Although his rivals insist Ford’s savings can’t happen without reducing services Torontonians value — and he would need to somehow convince a majority of councillors to agree with his cuts — he insisted there is enough waste to make his fiscal surgery bloodless.

“I will assure you that services will not be cut . . . guaranteed.”

via Ford fiscal plan big on numbers, short on details – thestar.com. (Emphasis added.)

He broke that guarantee less than two months after he took office. And now he’s getting in gear to break it some more.


02
Jun 11

There’s a hole in our budget

The city is currently holding a series of budget consultation sessions in advance of a three million dollar “core service review” set to take place this summer. There’s also an online survey available. It’s structured such that you could, if you wanted, advocate that publicly-owned theatres are the only vital service the city provides, and also that fire services should be contracted out. Don’t do that, though. It’d be wrong.

I haven’t been to a session yet — I’m hoping to make it to the one taking place at City Hall on Saturday — but from what I hear they, like the survey, sort of play out like an elementary school brain teaser. As in: Oh no! The city’s former left-wing Mayor Goofus was addicted to spending and got us in a $774 million budget hole! Help the valiant new Mayor Gallant fix the problem by identifying services that could be cut!

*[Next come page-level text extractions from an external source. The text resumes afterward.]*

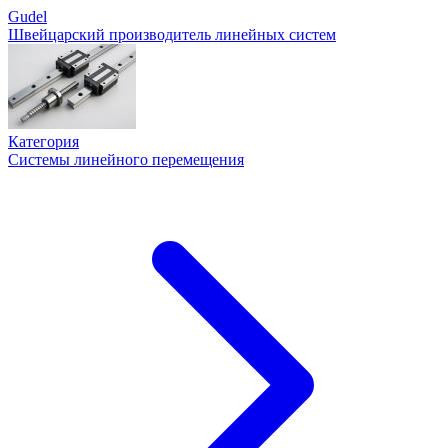
Gudel
Швейцарский производитель линейных систем
Категория
Системы линейного перемещения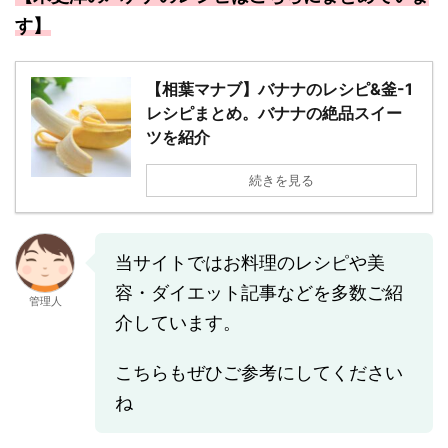
す】
【相葉マナブ】バナナのレシピ&釜-1
レシピまとめ。バナナの絶品スイー
ツを紹介
続きを見る
当サイトではお料理のレシピや美
容・ダイエット記事などを多数ご紹
管理人
介しています。
こちらもぜひご参考にしてください
ね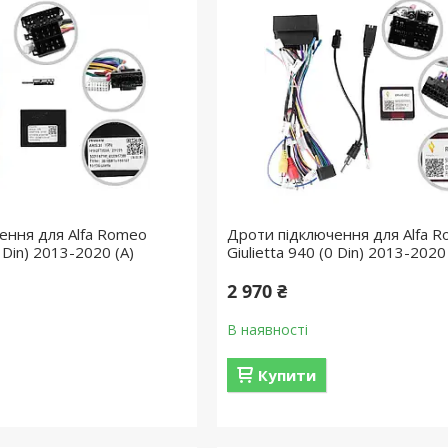
ення для Alfa Romeo
Дроти підключення для Alfa 
0 Din) 2013-2020 (A)
Giulietta 940 (0 Din) 2013-2020
2 970 ₴
В наявності
Купити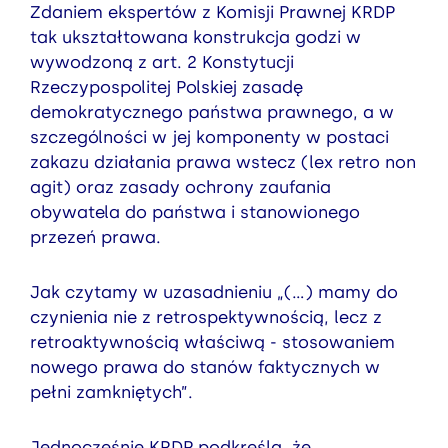
Zdaniem ekspertów z Komisji Prawnej KRDP
tak ukształtowana konstrukcja godzi w
wywodzoną z art. 2 Konstytucji
Rzeczypospolitej Polskiej zasadę
demokratycznego państwa prawnego, a w
szczególności w jej komponenty w postaci
zakazu działania prawa wstecz (lex retro non
agit) oraz zasady ochrony zaufania
obywatela do państwa i stanowionego
przezeń prawa.
Jak czytamy w uzasadnieniu „(…) mamy do
czynienia nie z retrospektywnością, lecz z
retroaktywnością właściwą - stosowaniem
nowego prawa do stanów faktycznych w
pełni zamkniętych”.
Jednocześnie KRDP podkreśla, że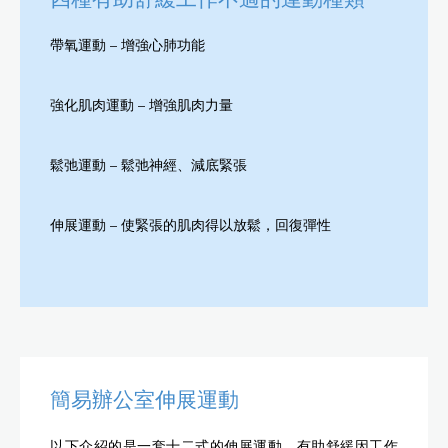
四種有助舒緩工作不適的運動種類
帶氧運動 – 增強心肺功能
強化肌肉運動 – 增強肌肉力量
鬆弛運動 – 鬆弛神經、減底緊張
伸展運動 – 使緊張的肌肉得以放鬆，回復彈性
簡易辦公室伸展運動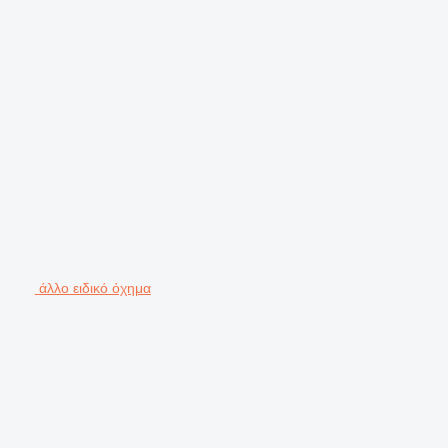
άλλο ειδικό όχημα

There’s little about revenue generation strategies. Nothing about reinstating recently-cut taxes. Nothing about directing more of the tax money we pay to the provincial and federal governments toward urban initiatives like transit and housing. Instead, it’s a kind of civic Sophie’s Choice: pick the services you love least, because some of them are surely going to die.

Over at the Toronto Standard, Ivor Tossell sums things up nicely:

The whole thing is insane, in a relentlessly logical kind of way. It offers the solutions its framers want to pursue to a solve a crisis they had a hand in creating. Toronto! We may have to raise the taxes we just froze to replace the taxes we just axed to alleviate the apocalyptic financial shortfall we face every year that we just deliberately made worse! What shall we do? Feel free not to care!

via The Useful Hole | Toronto Standard | News, Media, Art, Business, Technology, Fashion, Events.

Similarly, in this week’s NOW, Ellie Kirzner has a nice summary of one of the recent public consultations at Danforth CI. She highlights just how much more challenging Ford’s handling of the 2011 budget have made preparation for the coming year:

Gord Perks sums it up: if Rob Ford hadn’t frozen property taxes, ditched the vehicle registration fee and frittered away the surplus, “we would be in a position where property tax increases just over the rate of inflation could have kept the ship afloat. Now we face significant tax increases or cuts, not because services cost so much, but because Mayor Ford really blew it in his first budget.”

via NOW Magazine // News / Rotten core.

I would never deny that the city has financial problems, but it’s ridiculously short-sighted to think we’re a few service cuts away from a long-term solution. Toronto’s problems are complex and resulted largely from a series of moves from senior governments that dumped operational costs on the one level of government that is legally prohibited from running a year-to-year deficit. The path to fiscal sustainability for our city lies not in service cuts — though we must always be vigilant about the services offered and the efficiency with which they are delivered — but rather in coherent, strategic negotiations between levels of government, resulting in a fair deal for Toronto.